Kurt Vonnegut on Loneliness, Old Age, and the Extended Family

 

I have always admired  Kurt Vonnegut’s unique, ineffably sane take on the destructive history of the 20th century.


In the remarkable documentary, Kurt Vonnegut:  Unstuck in Time, filmmaker Robert B. Weide interviews Kurt Vonnegut and intersperses their witty chats with old home movies provided by Kurt’s older brother, Bernard Vonnegut, photos of family and friends, his children’s reminiscences, Kurt at his high school reunion, love letters, accounts of his two marriages, high school plaques with names of men he knew who died in World War II, and historic footage of wars and other events. 


 Vonnegut grew up in a huge extended family in Indianapolis, Indiana: there were at least 30 Vonneguts in the Indianapolis phone book.  He underwent his share of trauma later:  he was a Prisoner of War during World War II, who survived the fire-bombing of Dresden because he was imprisoned at night in a slaughterhouse.  Later, while working in the PR department of GE,  he discovered that  GE was creating machines that would do men’s jobs and replace them in the workplace.  He quit to become a short story writer and novelist.

Vonnegut’s jokes are so outrageous that I fear he would offend today’s milquetoast audiences.  College students were once his biggest supporters, but I’m not sure they “get” satire anymore.

Here’s a witty, heartbreaking Vonnegut quote from the documentary.

My books are about loneliness and people being driven out of the Garden of Eden.  The world’s full of lonesome old people.  And when trouble comes they call either the police or the fire department.  Lonesome?  Dial 911.  And I say, Get an extended family.

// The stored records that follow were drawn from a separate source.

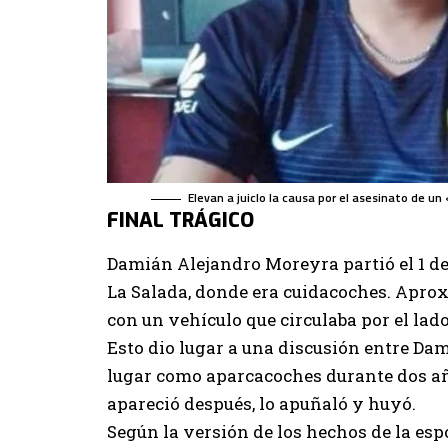
Elevan a juicIo la causa por el asesinato de un
FINAL TRÁGICO
Damián Alejandro Moreyra partió el 1 de
La Salada
, donde era cuidacoches. Apro
con un vehículo que circulaba por el lado 
Esto dio lugar a una discusión entre Da
lugar como aparcacoches durante dos año
apareció después, lo apuñaló y huyó.
Según la versión de los hechos de la esp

In Slapstick, he makes similar observations. The hero, Dr. Wilbur Daffodil-11 Swain, runs for President of the United States on the radical platform of “Lonesome No More!”  He promises to provide every American with a huge, supportive extended family.  But first, because there is a fuel shortage, he has to burn Nixon’s papers from the National Archives to generate electricity so the computers can assign new middle names to the citizens.   (The middle name will identify your new family of tens of thousands of people.) 

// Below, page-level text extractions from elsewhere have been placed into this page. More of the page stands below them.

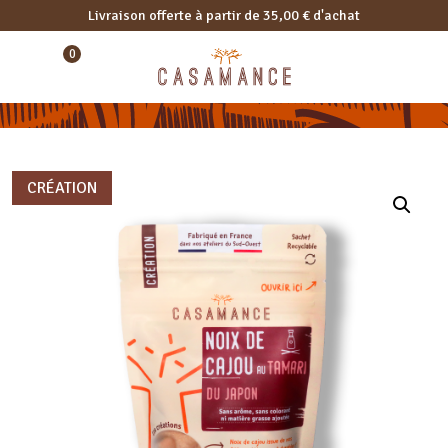
Livraison offerte à partir de 35,00 € d'achat
0
CRÉATION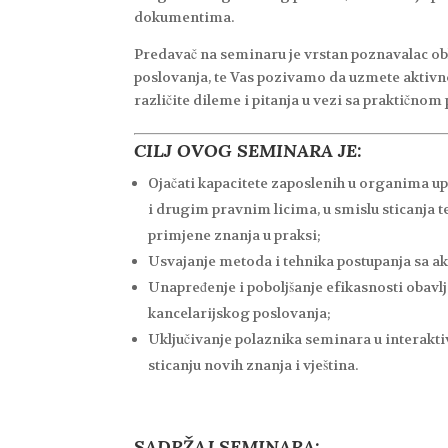
dokumentima.
Predavač na seminaru je vrstan poznavalac ob
poslovanja, te Vas pozivamo da uzmete aktivno
različite dileme i pitanja u vezi sa praktičn
CILJ OVOG SEMINARA JE:
Ojačati kapacitete zaposlenih u organima u
i drugim pravnim licima, u smislu sticanja t
primjene znanja u praksi;
Usvajanje metoda i tehnika postupanja sa a
Unapređenje i poboljšanje efikasnosti obav
kancelarijskog poslovanja;
Uključivanje polaznika seminara u interaktiv
sticanju novih znanja i vještina.
SADRŽAJ SEMINARA: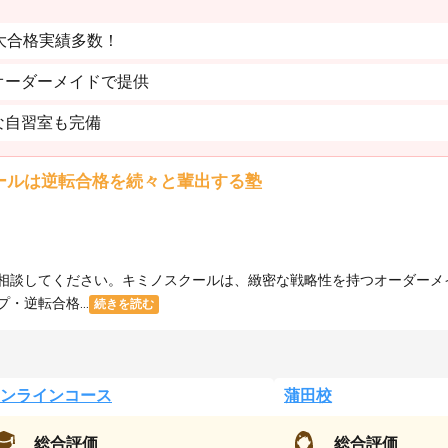
大合格実績多数！
オーダーメイドで提供
な自習室も完備
ールは逆転合格を続々と輩出する塾
相談してください。キミノスクールは、緻密な戦略性を持つオーダーメ
逆転合格...
続きを読む
ンラインコース
蒲田校
総合評価
総合評価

I guess the critics didn’t like his attack on the loneliness of the nuclear family:  Vonnegut himself says he never got nastier reviews.   But in this darkly comic post-apocalyptic novel, Dr. Wilbur Daffodil-11 Swain is working for the good of the crumbling American society.


. What I love about Dr. Wilbur Daffodil-11 Swain, or do I mean Vonnegut?, is that he laughs in the darkness.

And so we will vote for Dr. Wilbur Daffodil-11 Swain in the next election.  We love his ideas!